VI. – C. Pline salue son cher Avitus.

Le magnifique parcimonieux.

Il serait trop long de revenir sur le passé, et la chose n’en vaut pas la peine, pour vous dire comment, malgré mon peu de familiarité avec lui, je me suis trouvé à dîner chez un homme, selon lui, magnifique et économe, selon moi, avare et prodigue. À lui et à quelques privilégiés il faisait servir des mets excellents, aux autres des plats grossiers et réduits. Pour les vins aussi il les avait répartis en trois catégories dans de petites bouteilles, non pour laisser la liberté de choisir, mais afin d’ôter le droit de refuser ; la première était pour lui et pour nous, la seconde pour les amis de moindre importance (car il y a des degrés dans son amitié), la dernière pour ses affranchis et pour les nôtres. Mon voisin de table remarqua cette ordonnance du repas et me demanda si je l’approuvais. « Nullement, répondis-je. » – « Et vous, ajouta-t-il, quelle est donc votre habitude ? » – « Je fais servir tout le monde de même ; j’invite à un repas, non à une offense ; et je veux que tout aille de pair entre ceux que j’ai admis de pair à ma table et sur mon divan. » – « Même les affranchis ? » – « Oui ; ils ne sont plus alors à nos yeux des affranchis, mais des convives. » – « Cela vous coûte beaucoup, ajouta-t-il ? » – « Point du tout. » – « Est-il possible ? » – « Très possible, pour la bonne raison que mes affranchis ne boivent pas le même vin que moi, c’est moi qui bois le même vin que mes affranchis. » Eh ! parbleu, si vous modérez votre gourmandise, il ne vous en coûte jamais bien cher de partager avec plusieurs ce dont vous vous contentez vous-même. C’est notre propre sensualité qu’il faut réprimer, et pour ainsi dire, rappeler à l’ordre, si l’on veut ménager la dépense, qu’il est plus convenable d’épargner par sa propre tempérance que par l’humiliation d’autrui.

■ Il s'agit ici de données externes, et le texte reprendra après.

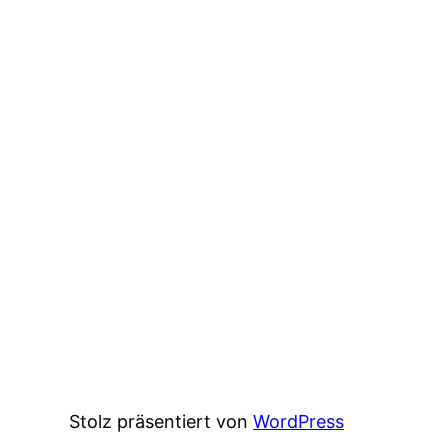
Stolz präsentiert von
WordPress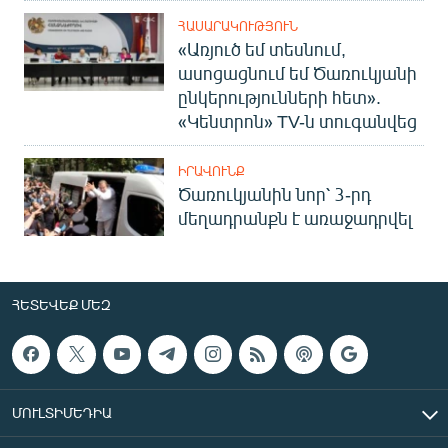
ՀԱՍԱՐԱԿՈՒԹՅՈՒՆ
«Առյուծ եմ տեսնում,
ասոցացնում եմ Ծառուկյանի
ընկերությունների հետ».
«Կենտրոն» TV-ն տուգանվեց
ԻՐԱՎՈՒՆՔ
Ծառուկյանին նոր՝ 3-րդ
մեղադրանքն է առաջադրվել
ՀԵՏԵՎԵՔ ՄԵԶ
ՄՈՒԼՏԻՄԵԴԻԱ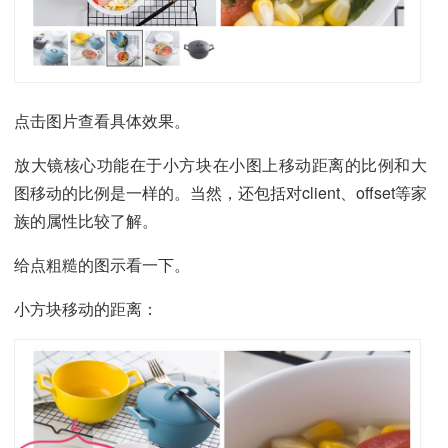
点击图片查看具体效果。
放大镜核心功能在于小方块在小图上移动距离的比例和大
图移动的比例是一样的。当然，还包括对client、offset等家
族的属性比较了解。
给点粗糙的图示看一下。
小方块移动的距离：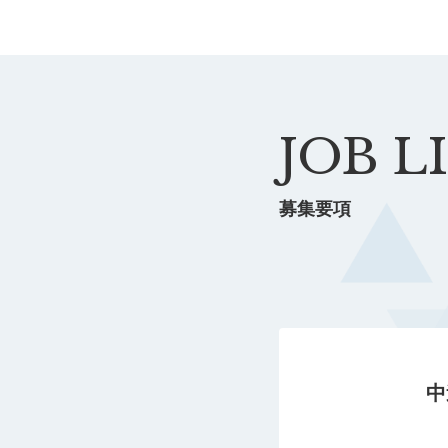
JOB L
募集要項
中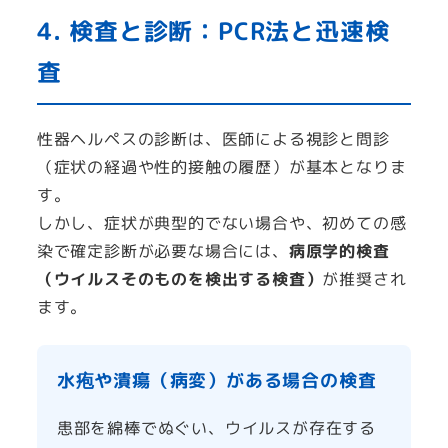
4. 検査と診断：PCR法と迅速検
査
性器ヘルペスの診断は、医師による視診と問診
（症状の経過や性的接触の履歴）が基本となりま
す。
しかし、症状が典型的でない場合や、初めての感
染で確定診断が必要な場合には、
病原学的検査
（ウイルスそのものを検出する検査）
が推奨され
ます。
水疱や潰瘍（病変）がある場合の検査
患部を綿棒でぬぐい、ウイルスが存在する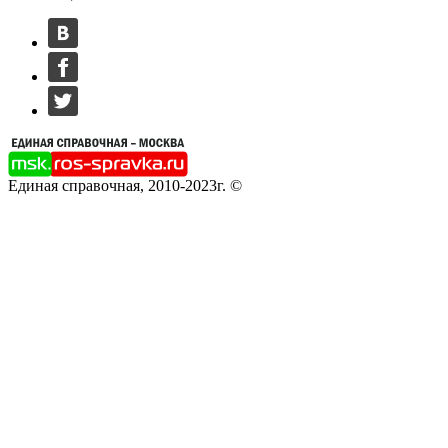
Единая справочная, 2010-2023г. ©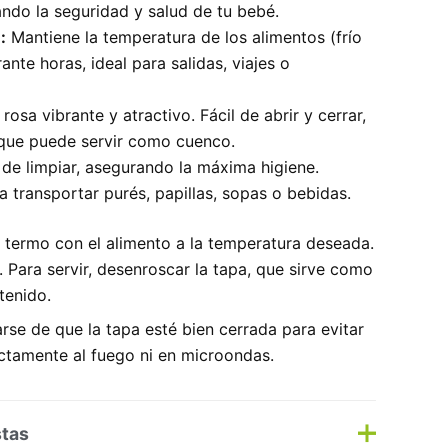
ando la seguridad y salud de tu bebé.
:
Mantiene la temperatura de los alimentos (frío
rante horas, ideal para salidas, viajes o
rosa vibrante y atractivo. Fácil de abrir y cerrar,
que puede servir como cuenco.
 de limpiar, asegurando la máxima higiene.
a transportar purés, papillas, sopas o bebidas.
l termo con el alimento a la temperatura deseada.
 Para servir, desenroscar la tapa, que sirve como
tenido.
se de que la tapa esté bien cerrada para evitar
ectamente al fuego ni en microondas.
stas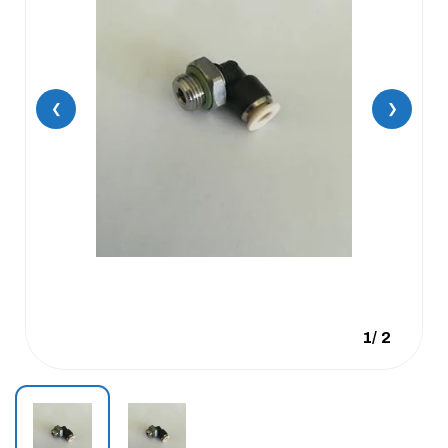
❮
❯
1
/
2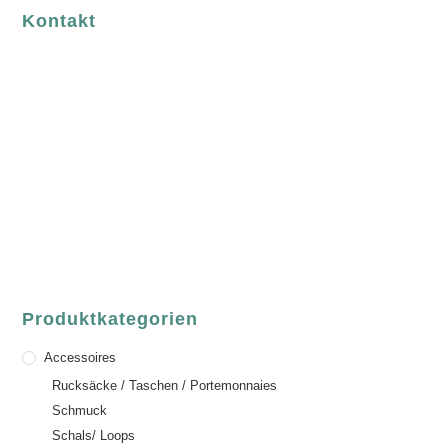
Kontakt
luvgreen
Fair Fashion & Accessoires.
ASCHAFFENBURG
Sandgasse 54
63739 Aschaffenburg
Deutschland
Telefon:
+49 (0) 6021 / 58 00 962
Email:
order@luvgreen.de
Produktkategorien
Accessoires
Rucksäcke / Taschen / Portemonnaies
Schmuck
Schals/ Loops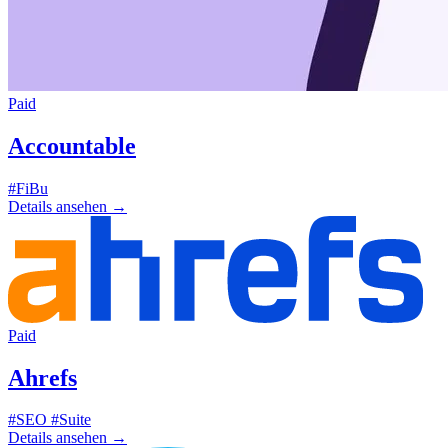
Paid
Accountable
#FiBu
Details ansehen
→
Paid
Ahrefs
#SEO
#Suite
Details ansehen
→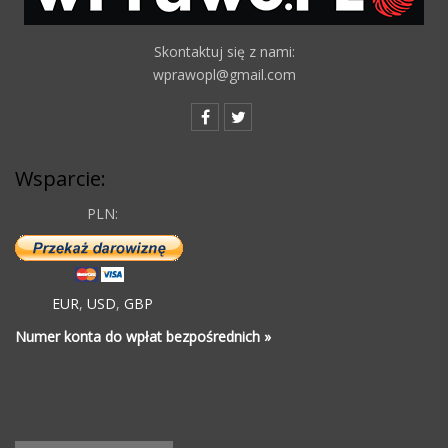
Skontaktuj się z nami:
wprawopl@gmail.com
Wsparcie:
PLN:
EUR
,
USD
,
GBP
Numer konta do wpłat bezpośrednich »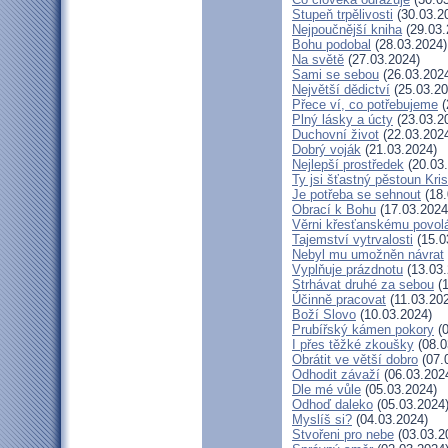
Stupeň trpělivosti
(30.03.2
Nejpoučnější kniha
(29.03.
Bohu podobal
(28.03.2024)
Na světě
(27.03.2024)
Sami se sebou
(26.03.202
Největší dědictví
(25.03.20
Přece ví, co potřebujeme
(
Plný lásky a úcty
(23.03.2
Duchovní život
(22.03.202
Dobrý voják
(21.03.2024)
Nejlepší prostředek
(20.03
Ty jsi šťastný pěstoun Kri
Je potřeba se sehnout
(18.
Obrací k Bohu
(17.03.2024
Věrni křesťanskému povol
Tajemství vytrvalosti
(15.0
Nebyl mu umožněn návrat
Vyplňuje prázdnotu
(13.03.
Strhávat druhé za sebou
(1
Účinně pracovat
(11.03.20
Boží Slovo
(10.03.2024)
Prubířský kámen pokory
(0
I přes těžké zkoušky
(08.0
Obrátit ve větší dobro
(07.
Odhodit závaží
(06.03.202
Dle mé vůle
(05.03.2024)
Odhoď daleko
(05.03.2024
Myslíš si?
(04.03.2024)
Stvořeni pro nebe
(03.03.2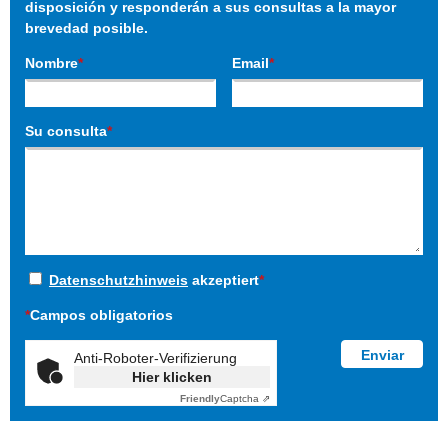
disposición y responderán a sus consultas a la mayor
brevedad posible.
Nombre
*
Email
*
Su consulta
*
Datenschutzhinweis
akzeptiert
*
*
Campos obligatorios
Anti-Roboter-Verifizierung
Hier klicken
Friendly
Captcha ⇗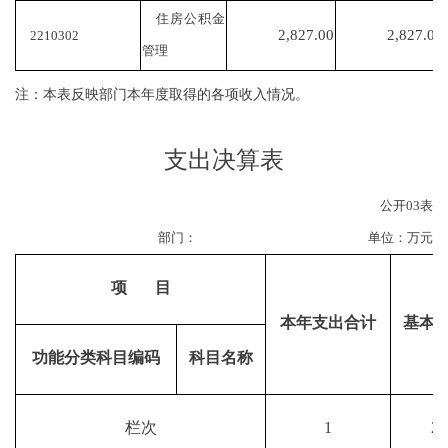
住房公积金
2,827.00
2,827.00
2210302
管理
注：本表反映部门本年度取得的各项收入情况。
支出决算表
公开
03
表
部门：
单位：万元
项
目
本年支出合计
基本
功能分类科目编码
科目名称
栏次
1
2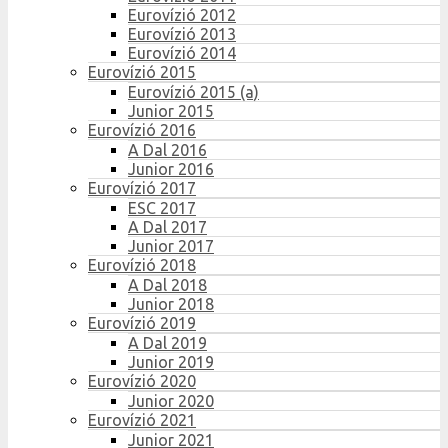
Eurovízió 2012
Eurovízió 2013
Eurovízió 2014
Eurovízió 2015
Eurovízió 2015 (a)
Junior 2015
Eurovízió 2016
A Dal 2016
Junior 2016
Eurovízió 2017
ESC 2017
A Dal 2017
Junior 2017
Eurovízió 2018
A Dal 2018
Junior 2018
Eurovízió 2019
A Dal 2019
Junior 2019
Eurovízió 2020
Junior 2020
Eurovízió 2021
Junior 2021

À quoi tend ce discours ? À ce que vous, qui êtes jeune et d’un excellent naturel, vous ne vous en laissiez pas imposer par le luxe de la table qu’étalent certaines personnes sous l’apparence de l’économie. L’affection que je vous porte me fait un devoir, chaque fois qu’une occasion semblable se présente, d’en profiter pour vous avertir par un exemple de ce que vous devez éviter. Souvenez-vous donc que l’on ne saurait trop fuir cet hypocrite mélange de prodigalité et d’avarice tout récent et que si ces deux vices pris isolément sont honteux, leur réunion en augmente encore la honte. Adieu.